É a vitória do bom senso cinematográfico, não necessariamente autoral, mas devoto a um produto final mais longevo que o sucesso descartável do verão. Trata-se de um filme autoconsciente de sua função, sem tendências megalomaníacas e, assim como deseja seu protagonista, simples. Mas nem por isso fraco ou desmerecedor do título de franco-favorito à estatueta. Difícil se esquecer dos lampejos de liderança de Albert, da triste insegurança (e inerente desespero) ao se mostrar incapaz de contar uma história de ninar para as filhas – entre elas, Elizabeth II, atual regente da Inglaterra – e o carisma e ousadia de Lowe, o homem que ousou confrontar o Rei. Grandes cenas, resultantes de um power trio irresistível: Firth, Rush e Helena Bonham Carter, sempre mais contida e eficaz longe das alucinações do marido. Menção honrosa para Timothy Spall, um coadjuvante de luxo com uma interessante versão para Winston Churchill, pouco parecido visualmente, mas fiel em postura e presença de espírito. Boa, mas não comparável ao trabalho definitivo de Brendan Gleeson em Into the Storm. Vale notar que o Rei George VI aparece no telefilme da HBO, porém, não demonstra sua gaguice.

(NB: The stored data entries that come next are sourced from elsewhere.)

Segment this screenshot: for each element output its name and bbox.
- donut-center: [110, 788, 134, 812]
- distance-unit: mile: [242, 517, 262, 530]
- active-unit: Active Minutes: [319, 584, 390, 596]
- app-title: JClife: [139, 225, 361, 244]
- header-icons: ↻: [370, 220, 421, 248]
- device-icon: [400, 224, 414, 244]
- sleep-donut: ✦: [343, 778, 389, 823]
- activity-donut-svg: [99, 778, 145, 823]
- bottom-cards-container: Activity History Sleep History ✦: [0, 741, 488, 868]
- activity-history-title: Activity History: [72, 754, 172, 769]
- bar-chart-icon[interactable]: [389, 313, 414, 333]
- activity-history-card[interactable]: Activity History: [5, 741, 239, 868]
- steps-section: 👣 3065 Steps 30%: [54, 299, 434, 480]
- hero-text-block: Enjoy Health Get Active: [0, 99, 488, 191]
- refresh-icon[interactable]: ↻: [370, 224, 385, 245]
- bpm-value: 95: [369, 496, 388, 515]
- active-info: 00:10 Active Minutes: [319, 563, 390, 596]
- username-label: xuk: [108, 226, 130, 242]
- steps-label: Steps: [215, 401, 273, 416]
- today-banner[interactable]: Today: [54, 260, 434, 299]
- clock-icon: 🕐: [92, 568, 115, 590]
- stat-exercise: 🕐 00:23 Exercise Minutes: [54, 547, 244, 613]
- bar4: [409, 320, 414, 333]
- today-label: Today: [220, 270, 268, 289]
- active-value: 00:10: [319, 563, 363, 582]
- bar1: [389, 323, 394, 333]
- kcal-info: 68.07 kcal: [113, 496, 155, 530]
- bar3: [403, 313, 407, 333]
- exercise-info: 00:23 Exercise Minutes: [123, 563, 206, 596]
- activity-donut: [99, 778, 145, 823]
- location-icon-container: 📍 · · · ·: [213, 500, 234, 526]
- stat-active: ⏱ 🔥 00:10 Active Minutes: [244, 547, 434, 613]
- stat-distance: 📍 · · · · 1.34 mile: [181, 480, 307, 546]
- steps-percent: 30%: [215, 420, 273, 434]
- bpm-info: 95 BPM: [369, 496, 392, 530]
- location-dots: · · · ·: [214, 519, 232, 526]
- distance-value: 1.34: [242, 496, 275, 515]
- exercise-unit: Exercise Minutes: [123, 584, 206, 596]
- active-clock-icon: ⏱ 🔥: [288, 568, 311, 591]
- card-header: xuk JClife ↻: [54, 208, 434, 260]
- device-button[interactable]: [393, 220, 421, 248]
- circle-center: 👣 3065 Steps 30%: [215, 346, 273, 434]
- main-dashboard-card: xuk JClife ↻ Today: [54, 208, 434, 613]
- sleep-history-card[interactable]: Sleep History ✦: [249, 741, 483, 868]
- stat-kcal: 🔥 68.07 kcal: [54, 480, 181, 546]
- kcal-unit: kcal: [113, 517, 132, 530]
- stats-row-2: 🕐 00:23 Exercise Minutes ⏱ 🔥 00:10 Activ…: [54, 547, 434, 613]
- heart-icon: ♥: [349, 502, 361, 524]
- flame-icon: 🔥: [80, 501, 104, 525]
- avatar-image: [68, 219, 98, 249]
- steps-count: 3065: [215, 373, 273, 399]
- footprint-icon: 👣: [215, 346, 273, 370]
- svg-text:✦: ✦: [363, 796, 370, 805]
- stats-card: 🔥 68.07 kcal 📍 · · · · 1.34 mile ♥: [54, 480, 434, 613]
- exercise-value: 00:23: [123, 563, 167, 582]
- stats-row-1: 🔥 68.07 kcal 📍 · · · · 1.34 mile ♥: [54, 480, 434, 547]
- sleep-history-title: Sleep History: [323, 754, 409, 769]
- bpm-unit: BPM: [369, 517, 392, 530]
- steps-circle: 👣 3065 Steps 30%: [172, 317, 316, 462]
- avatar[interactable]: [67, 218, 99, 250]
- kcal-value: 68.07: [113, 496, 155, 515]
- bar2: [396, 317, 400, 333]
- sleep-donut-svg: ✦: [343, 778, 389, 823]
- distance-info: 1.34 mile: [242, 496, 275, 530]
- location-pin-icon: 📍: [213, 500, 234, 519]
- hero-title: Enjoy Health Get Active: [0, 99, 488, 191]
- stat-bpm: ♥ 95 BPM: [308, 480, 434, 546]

Colin Firth deve levar o Oscar de Melhor Ator e, como de costume, Geofrey Rush merece ser reconhecido, entretanto, não suplanta o ápice da carreira de Christian Bale em O Vencedor, sem dúvida, o mais emocional dos concorrentes. O Discurso do Rei vale o ingresso, firma-se como pilar da atuação da nova década e já nasce como filme de referência, ganhando Oscar ou não – já levou o BAFTA –, missão cumprida. O Príncipe Albert começou sozinho, enfrentando seus medos, mas, diferente de Hitler, terminou coroado e acompanhado por um amigo.